ADD and ADHD (Attention Deficit and Attention Deficit Hyperactivity Disorders) seem to be flourishing disorders among young people.  Or are they just a cop out to explain less than typical behavior?  The abbreviations can be heard regularly in conversation and even abused.  I know when I get distracted or have a sudden shift in thought, I tell whom I am speaking to, “Don’t mind me, I have ADD.” No, I have never been diagnosed, and no I do not really believe I have any disorder.

They say to never diagnose yourself.  But could an over diagnosis of certain disorders cause more problems?  WebMD lists a slough of symptoms of childhood ADHD.  Among these are squirming, fidgeting, difficulty staying quiet, excessive talking, being easily distracted, failing to complete tasks, and more.  To me, these sound like normal behaviors and misbehaviors of young children, the consequence of unfavorable environments, or even the result of lax parenting.  Whether these behaviors are normal or not, I do not find it necessary to have a child tested for any disorders based on these “symptoms.”  It is also mentioned that most children grow out of these phases naturally, anyway.

A website called offers an ADD/ADHD screening test.  Being as honest as I could, I took the test for adults and scored a 75 – high probability of ADHD.  The website reminded me this was only a quick survey, and that a full medical history evaluation is necessary for a true diagnosis.  I wonder how many others have answered similar questionnaires online or in a doctor’s office, and how often such quizzes prompt one to see a doctor for his or her potential “condition.”  True, as I write, I may have rearranged this article and checked my Facebook about a dozen times already, but that is not due to any problem I have!

Jerry doesn’t recall having any difficulties in his childhood with paying attention, only that he had a hard time reading as fast as other students.  When he asked for more time on tests in high school, teachers were fine with it.  “It was never a huge deal until I got to college,” said Jerry.  Policies at Temple University prevented Jerry from being allowed more time on tests because he was not enrolled with Learning Disability Resources.

After countless tests and seeing many doctors, Jerry was diagnosed with ADD by a Temple University doctor.  He was now permitted to enroll with Disability Resources.  “Do I have ADD? I don’t really know.  They told me I do, it says on the paper work I do,” Jerry said.

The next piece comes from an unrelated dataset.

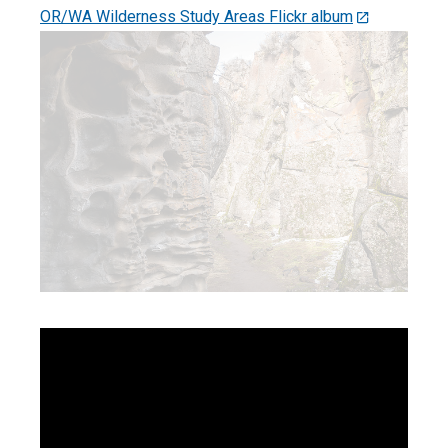
OR/WA Wilderness Study Areas Flickr album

Another young person I know – Kenneth, for the sake of privacy – took himself to see a doctor.  He was not seeking a cure for a disorder, however.  He was after Adderall, a highly addictive drug.  When used properly, Adderall increases alertness in ADHD patients.  Although Kenneth related to so-called symptoms of ADD and ADHD, he emphasized these when visiting the doctor.  “[The doctor told me] ‘I think you have ADD,’ then gave me options for a prescription.  I wanted Adderall.”   Kenneth reported symptoms, got diagnosed, and received a prescription all in one day’s visit.

Psychologist and author David Stein of Farmville, Virginia questioned the fact of ADD and ADHD even being disorders.  He mentioned in an article in USA Today by Marilyn Elias that the disorders are “bogus.”  Drug companies are funding and influencing the research on the disorders, so it’s not fair, he said.

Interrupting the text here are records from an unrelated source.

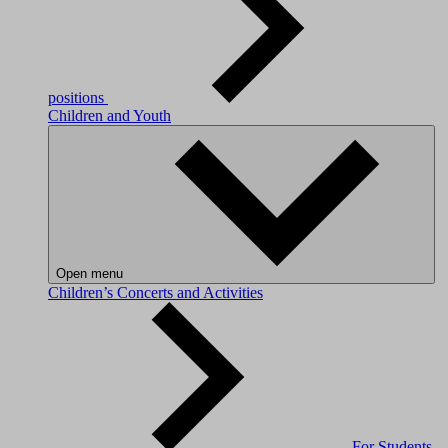
positions
Children and Youth
Open menu
Children’s Concerts and Activities
For Students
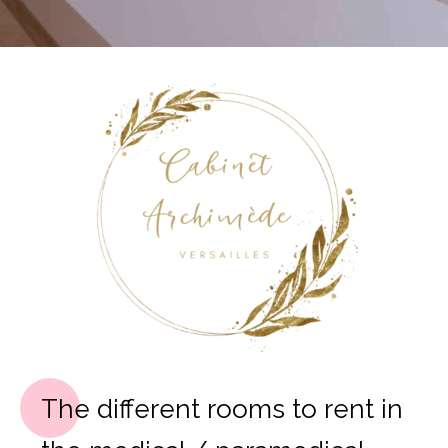
The different rooms to rent in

Children and adults are under much pressure these days.  We are expected to be able to multitask and perform up to par with everyone on our level.  With so many new media and multimedia constantly throwing information at us, we can only take in so much, lest we fall behind.  Stein called it “information overload,” which causes people to be unable to concentrate.  How many things were bouncing around in your head while reading this? Chances are, that doesn’t mean you have ADD.

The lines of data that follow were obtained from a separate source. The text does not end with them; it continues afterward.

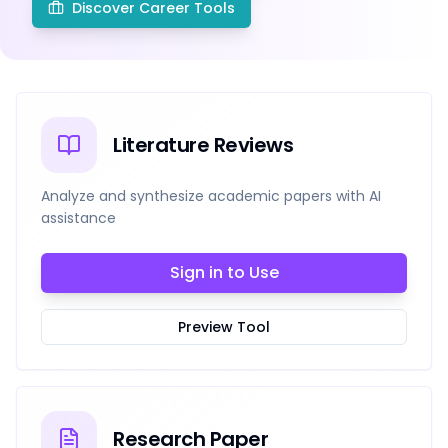
Discover Career Tools
Literature Reviews
Analyze and synthesize academic papers with AI
assistance
Sign in to Use
Preview Tool
Research Paper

2 thoughts on “ADD/ADHD Op-Ed

  1. This business works because people want to attribute their faults to something – we want answers. Prescription drugs are easy solutions. And adderall makes us become super human by increasing our abilities to stay concentrated.

    Pharma co’s get paid.
    Doctors get paid.
    Patient’s problem is “solved.”
    On the surface it’s a win-win.

    • Absolutely, that’s something I left out of this article to keep it within my word limit, but both friends I spoke to each had something significant to say about money involved. “Jerry” wouldn’t even get tested by certain doctors without money or the insurance to cover it and “Kenneth” said as long as he had the money, he’d get what he wanted, Adderall. It’s unfair to those who actually do have sever disorders or deserve the help more. Harsh to say, but that’s how it is.